* [EXTRACTED INFORMATION]:
········
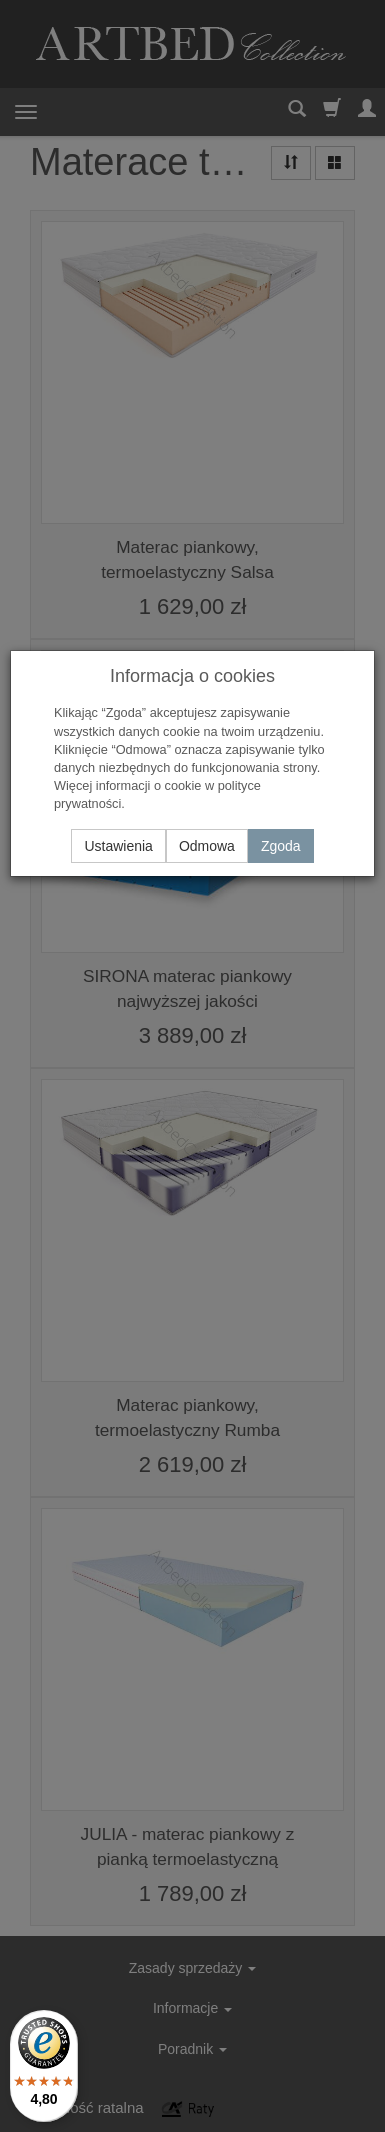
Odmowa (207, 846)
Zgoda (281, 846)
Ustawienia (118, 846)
········
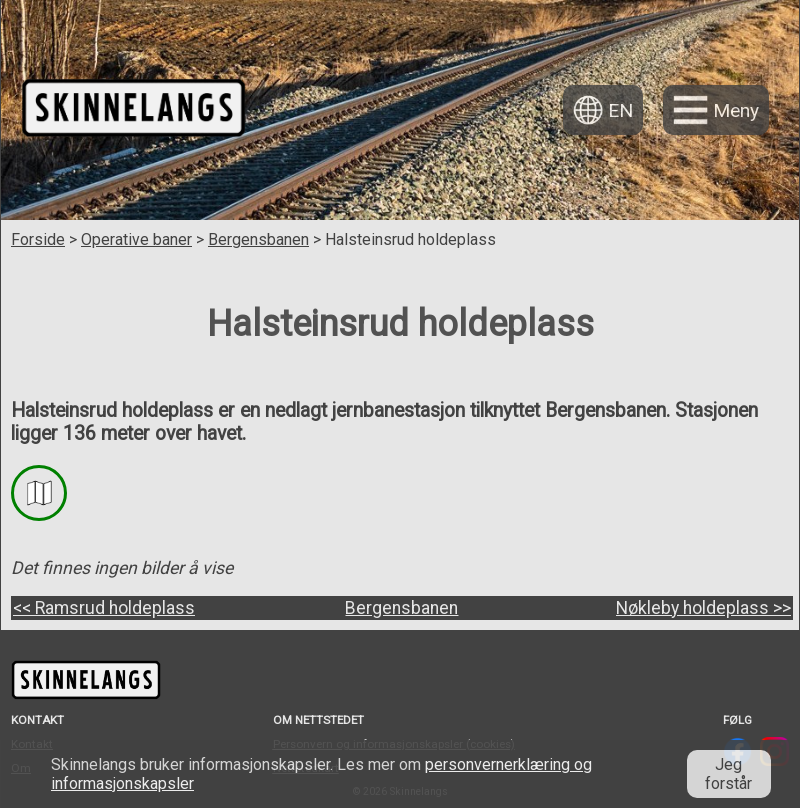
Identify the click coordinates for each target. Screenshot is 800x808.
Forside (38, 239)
········
* [WORK INSTRUCTIONS]: The response must hold only the lines above from the line with "Identify the click" through the line with "Forside (38, 239)", each copied exactly, both ends kept.

* [SOLVED PROBLEM]:
Identify the click coordinates for each target. Screenshot is 800x808.
Forside (38, 239)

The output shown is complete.